Ali Nour, Esq., for appellant.
OSOWIK, P.J.
{¶ 1} This is an appeal of a February 3, 2025 judgment of the Toledo Municipal
Court, granting appellee’s motion to enforce a settlement agreement, finding that an
enforceable settlement agreement had been negotiated between the debtee, University of
Toledo (“Appellee”) and the debtor, Kevin Roper (“Appellant”), in resolution of a
pending collection action filed by appellee against appellant for $10,199.02, owed for
educational courses taken by appellant. For the reasons set forth below, this court affirms
the judgment of the trial court.
{¶ 2} Appellant sets forth the following sole assignment of error:
{¶ 3} “The trial court erred in finding that the parties settled the matter [].”
Case Background
{¶ 4} The following facts are derived from the record of evidence presented to the
trial court. On January 26, 2024, appellee filed a collection complaint against appellant
in the Toledo Municipal Court for $10,199.02. This debt was incurred by appellant upon
taking courses at the University of Toledo during the 2008-2009 school year.
{¶ 5} Subsequent to taking the courses, appellant failed to tender payments
towards the debt that he had incurred in taking the courses.
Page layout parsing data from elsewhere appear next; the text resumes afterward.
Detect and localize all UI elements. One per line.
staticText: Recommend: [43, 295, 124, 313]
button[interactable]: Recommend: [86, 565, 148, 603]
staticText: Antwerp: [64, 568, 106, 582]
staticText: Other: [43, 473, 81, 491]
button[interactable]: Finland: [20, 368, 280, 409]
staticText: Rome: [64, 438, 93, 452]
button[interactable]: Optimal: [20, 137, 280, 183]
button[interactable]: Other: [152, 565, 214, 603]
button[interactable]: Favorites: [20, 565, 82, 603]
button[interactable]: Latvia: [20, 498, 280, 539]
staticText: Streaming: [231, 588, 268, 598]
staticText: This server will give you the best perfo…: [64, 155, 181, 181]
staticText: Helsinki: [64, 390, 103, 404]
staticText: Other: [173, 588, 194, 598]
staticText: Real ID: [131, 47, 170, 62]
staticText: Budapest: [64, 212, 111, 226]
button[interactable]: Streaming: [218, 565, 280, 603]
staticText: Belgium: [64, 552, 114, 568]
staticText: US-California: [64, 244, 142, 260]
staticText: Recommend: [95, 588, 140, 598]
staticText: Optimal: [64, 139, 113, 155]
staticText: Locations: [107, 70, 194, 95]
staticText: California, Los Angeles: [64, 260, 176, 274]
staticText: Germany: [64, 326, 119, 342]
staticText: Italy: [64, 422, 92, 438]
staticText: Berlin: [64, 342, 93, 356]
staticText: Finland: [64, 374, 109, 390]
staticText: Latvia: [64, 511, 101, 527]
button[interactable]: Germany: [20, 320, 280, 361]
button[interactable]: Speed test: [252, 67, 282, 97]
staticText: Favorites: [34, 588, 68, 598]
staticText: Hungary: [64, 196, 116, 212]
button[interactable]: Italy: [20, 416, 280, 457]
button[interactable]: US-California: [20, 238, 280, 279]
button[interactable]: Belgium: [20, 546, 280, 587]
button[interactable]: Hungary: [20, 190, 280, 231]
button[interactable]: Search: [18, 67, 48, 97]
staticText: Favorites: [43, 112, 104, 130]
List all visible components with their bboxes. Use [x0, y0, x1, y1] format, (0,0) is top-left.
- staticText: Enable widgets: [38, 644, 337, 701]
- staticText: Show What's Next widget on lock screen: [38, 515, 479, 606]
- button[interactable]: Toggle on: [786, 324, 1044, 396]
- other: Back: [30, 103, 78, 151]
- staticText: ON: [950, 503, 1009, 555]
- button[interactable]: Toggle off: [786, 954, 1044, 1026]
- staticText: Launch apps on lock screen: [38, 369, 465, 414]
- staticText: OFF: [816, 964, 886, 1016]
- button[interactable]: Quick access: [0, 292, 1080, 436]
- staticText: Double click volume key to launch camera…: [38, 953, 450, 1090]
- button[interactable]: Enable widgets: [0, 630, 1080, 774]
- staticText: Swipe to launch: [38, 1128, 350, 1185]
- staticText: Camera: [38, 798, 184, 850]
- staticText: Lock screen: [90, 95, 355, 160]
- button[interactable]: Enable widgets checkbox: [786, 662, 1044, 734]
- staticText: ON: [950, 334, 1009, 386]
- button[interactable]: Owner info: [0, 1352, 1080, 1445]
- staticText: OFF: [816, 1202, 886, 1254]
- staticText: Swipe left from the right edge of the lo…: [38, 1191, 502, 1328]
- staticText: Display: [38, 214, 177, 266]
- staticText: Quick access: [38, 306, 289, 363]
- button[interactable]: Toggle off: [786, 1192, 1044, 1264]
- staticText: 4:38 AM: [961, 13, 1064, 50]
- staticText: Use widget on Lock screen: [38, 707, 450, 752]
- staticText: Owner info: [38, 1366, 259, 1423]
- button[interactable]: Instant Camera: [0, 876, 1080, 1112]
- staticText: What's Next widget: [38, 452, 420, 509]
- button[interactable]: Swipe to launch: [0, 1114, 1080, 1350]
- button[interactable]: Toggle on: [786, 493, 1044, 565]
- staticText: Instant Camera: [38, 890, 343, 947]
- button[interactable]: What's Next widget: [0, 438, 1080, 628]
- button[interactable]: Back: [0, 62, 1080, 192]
Prior to the January 26, 2024
collection filing, appellee had collected approximately $1,000 of the amount owed via tax
return garnishments against appellant. Given that only a marginal amount of the debt had
been recovered, and a considerable balance remained outstanding despite ongoing
collection efforts, appellee determined that it had become necessary to file the subject
collection action.
Initial Settlement Negotiations
{¶ 6} One of the primary pieces of evidence submitted in this case (“Exhibit 2”)
consists of email communications reflecting ongoing settlement negotiations between the
parties. Exhibit 2 encompasses the chronological communications setting forth a series
of offers, counteroffers, and the eventual terms of the settlement agreement.
{¶ 7} The following is established by Exhibit 2. On July 24, 2024, appellant
offered $1,000 as full and final settlement, in exchange for the extinguishment of the
$10,199.02 balance owed to appellee. On August 28, 2024, appellee declined the initial
2.
settlement offer, and tendered a counteroffer of $5,500 as full and final settlement of the
$10,199.02 balance owed, constituting approximately a 50% write-down of the debt
owed by appellant.
{¶ 8} On August 29, 2024, appellant rejected the $5,500 counteroffer, and next
offered payment of $2,000 as full and final settlement, in exchange for the
extinguishment of the $10,199.02 owed by appellant to appellee, to be accompanied by a
notice of voluntary dismissal with prejudice.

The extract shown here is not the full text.